=== Supplied records ===
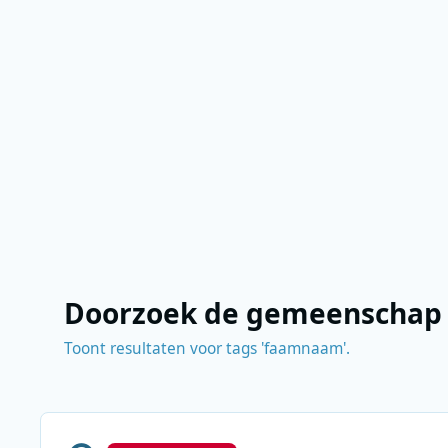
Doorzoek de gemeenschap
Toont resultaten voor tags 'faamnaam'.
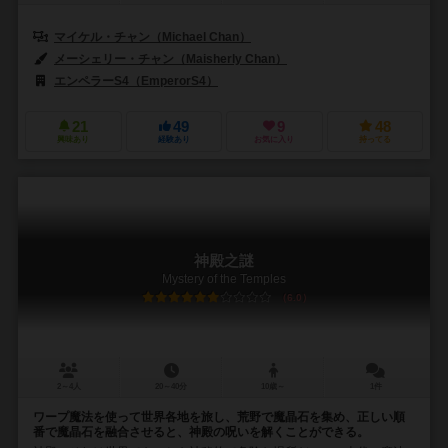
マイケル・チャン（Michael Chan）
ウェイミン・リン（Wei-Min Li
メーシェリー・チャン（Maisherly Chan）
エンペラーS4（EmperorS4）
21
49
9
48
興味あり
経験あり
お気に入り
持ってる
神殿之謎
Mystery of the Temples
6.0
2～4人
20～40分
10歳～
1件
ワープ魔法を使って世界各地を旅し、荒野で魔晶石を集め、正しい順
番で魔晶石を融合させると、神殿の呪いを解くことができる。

--

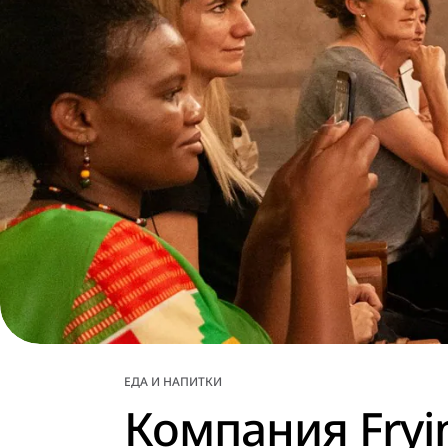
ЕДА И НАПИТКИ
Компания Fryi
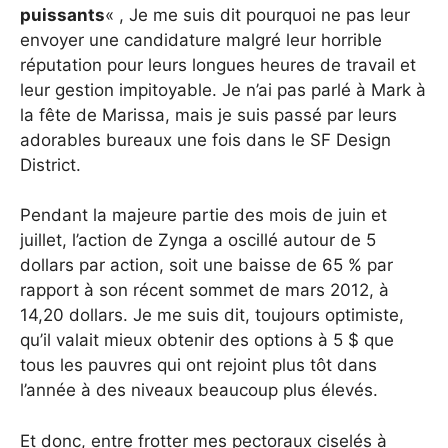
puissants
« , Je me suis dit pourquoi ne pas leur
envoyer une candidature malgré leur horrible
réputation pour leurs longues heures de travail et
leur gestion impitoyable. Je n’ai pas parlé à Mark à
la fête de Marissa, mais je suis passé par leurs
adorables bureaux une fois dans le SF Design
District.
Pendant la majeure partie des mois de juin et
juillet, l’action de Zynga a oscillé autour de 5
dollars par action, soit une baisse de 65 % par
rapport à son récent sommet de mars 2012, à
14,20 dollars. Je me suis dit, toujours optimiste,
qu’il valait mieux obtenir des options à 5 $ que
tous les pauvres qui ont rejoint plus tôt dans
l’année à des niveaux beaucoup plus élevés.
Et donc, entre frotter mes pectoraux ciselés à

=== What to do ===
Of all the material above, only the lines from the one that has "ЕДА И НАПИТКИ" down to the one that has "Et donc, entre" are to be written out, exactly and with both ends included. Pictures are skipped.

=== Output ===
ЕДА И НАПИТКИ
Компания Fryi
puissants
« , Je me suis dit pourquoi ne pas leur
envoyer une candidature malgré leur horrible
réputation pour leurs longues heures de travail et
leur gestion impitoyable. Je n’ai pas parlé à Mark à
la fête de Marissa, mais je suis passé par leurs
adorables bureaux une fois dans le SF Design
District.
Pendant la majeure partie des mois de juin et
juillet, l’action de Zynga a oscillé autour de 5
dollars par action, soit une baisse de 65 % par
rapport à son récent sommet de mars 2012, à
14,20 dollars. Je me suis dit, toujours optimiste,
qu’il valait mieux obtenir des options à 5 $ que
tous les pauvres qui ont rejoint plus tôt dans
l’année à des niveaux beaucoup plus élevés.
Et donc, entre frotter mes pectoraux ciselés à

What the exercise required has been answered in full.